Task instructions:
Copy every entry exactly, but skip the pictures.

Data shown:

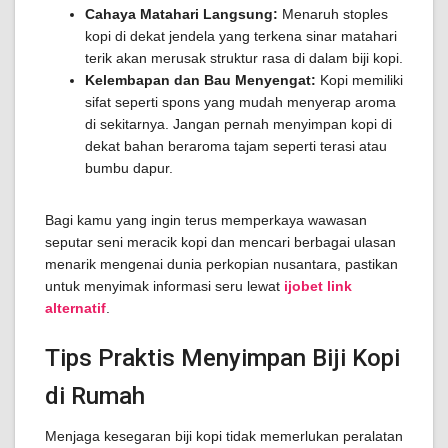
Cahaya Matahari Langsung:
Menaruh stoples
kopi di dekat jendela yang terkena sinar matahari
terik akan merusak struktur rasa di dalam biji kopi.
Kelembapan dan Bau Menyengat:
Kopi memiliki
sifat seperti spons yang mudah menyerap aroma
di sekitarnya. Jangan pernah menyimpan kopi di
dekat bahan beraroma tajam seperti terasi atau
bumbu dapur.
Bagi kamu yang ingin terus memperkaya wawasan
seputar seni meracik kopi dan mencari berbagai ulasan
menarik mengenai dunia perkopian nusantara, pastikan
untuk menyimak informasi seru lewat
ijobet link
alternatif
.
Tips Praktis Menyimpan Biji Kopi
di Rumah
Menjaga kesegaran biji kopi tidak memerlukan peralatan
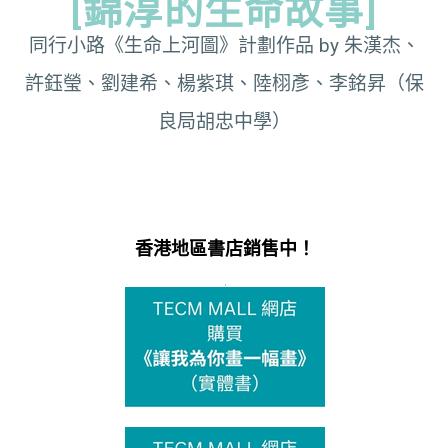
[錦淳的生命故事]
同行小路《生命上河圖》計劃作品 by 朱漢杰、
許鈺瑩、劉建希、楊紫琪、陸栩彥、李銘昇（保
良局胡忠中學）
香港地區書店銷售中！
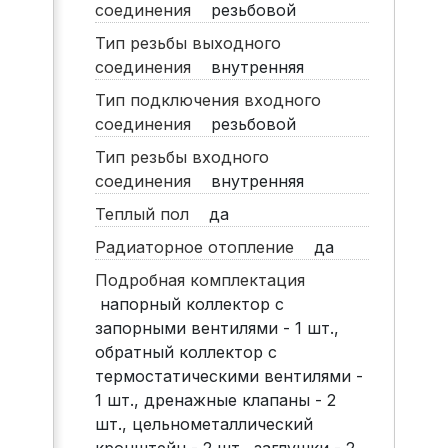
соединения
резьбовой
Тип резьбы выходного
соединения
внутренняя
Тип подключения входного
соединения
резьбовой
Тип резьбы входного
соединения
внутренняя
Теплый пол
да
Радиаторное отопление
да
Подробная комплектация
напорный коллектор с
запорными вентилями - 1 шт.,
обратный коллектор с
термостатическими вентилями -
1 шт., дренажные клапаны - 2
шт., цельнометаллический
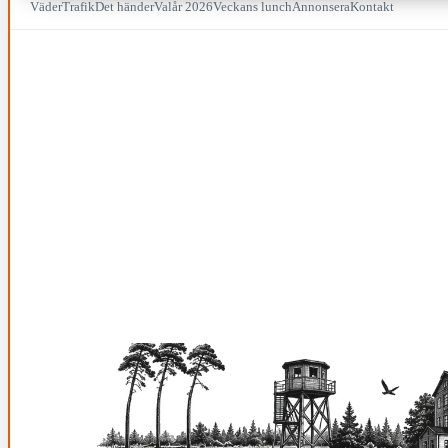
Väder
Trafik
Det händer
Valår 2026
Veckans lunch
Annonsera
Kontakt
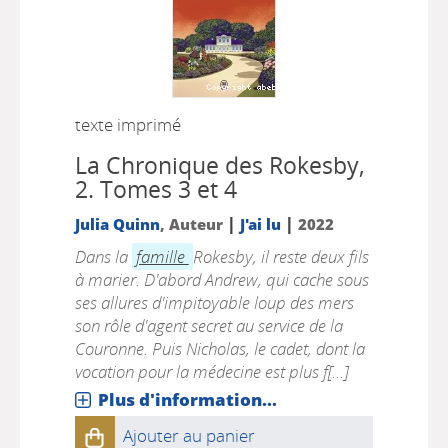
texte imprimé
La Chronique des Rokesby,
2.
Tomes 3 et 4
|
|
Julia Quinn
, Auteur
J'ai lu
2022
Dans la
famille
Rokesby, il reste deux fils
à marier. D'abord Andrew, qui cache sous
ses allures d'impitoyable loup des mers
son rôle d'agent secret au service de la
Couronne. Puis Nicholas, le cadet, dont la
vocation pour la médecine est plus f[...]
Plus d'information...
Ajouter au panier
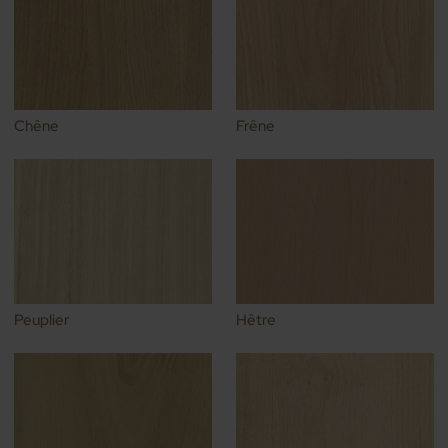
Chêne
Frêne
Peuplier
Hêtre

Problem solution:
Cahaya Matahari Langsung:
Menaruh stoples
kopi di dekat jendela yang terkena sinar matahari
terik akan merusak struktur rasa di dalam biji kopi.
Kelembapan dan Bau Menyengat:
Kopi memiliki
sifat seperti spons yang mudah menyerap aroma
di sekitarnya. Jangan pernah menyimpan kopi di
dekat bahan beraroma tajam seperti terasi atau
bumbu dapur.
Bagi kamu yang ingin terus memperkaya wawasan
seputar seni meracik kopi dan mencari berbagai ulasan
menarik mengenai dunia perkopian nusantara, pastikan
untuk menyimak informasi seru lewat
ijobet link
alternatif
.
Tips Praktis Menyimpan Biji Kopi
di Rumah
Menjaga kesegaran biji kopi tidak memerlukan peralatan
[錦淳的生命故事]
同行小路《生命上河圖》計劃作品 by 朱漢杰、
許鈺瑩、劉建希、楊紫琪、陸栩彥、李銘昇（保
良局胡忠中學）
香港地區書店銷售中！
соединения
резьбовой
Тип резьбы выходного
соединения
внутренняя
Тип подключения входного
соединения
резьбовой
Тип резьбы входного
соединения
внутренняя
Теплый пол
да
Радиаторное отопление
да
Подробная комплектация
напорный коллектор с
запорными вентилями - 1 шт.,
обратный коллектор с
термостатическими вентилями -
1 шт., дренажные клапаны - 2
шт., цельнометаллический
Väder
Trafik
Det händer
Valår 2026
Veckans lunch
Annonsera
Kontakt
texte imprimé
La Chronique des Rokesby,
2.
Tomes 3 et 4
|
|
Julia Quinn
, Auteur
J'ai lu
2022
Dans la
famille
Rokesby, il reste deux fils
à marier. D'abord Andrew, qui cache sous
ses allures d'impitoyable loup des mers
son rôle d'agent secret au service de la
Couronne. Puis Nicholas, le cadet, dont la
vocation pour la médecine est plus f[...]
Plus d'information...
Ajouter au panier
Chêne
Frêne
Peuplier
Hêtre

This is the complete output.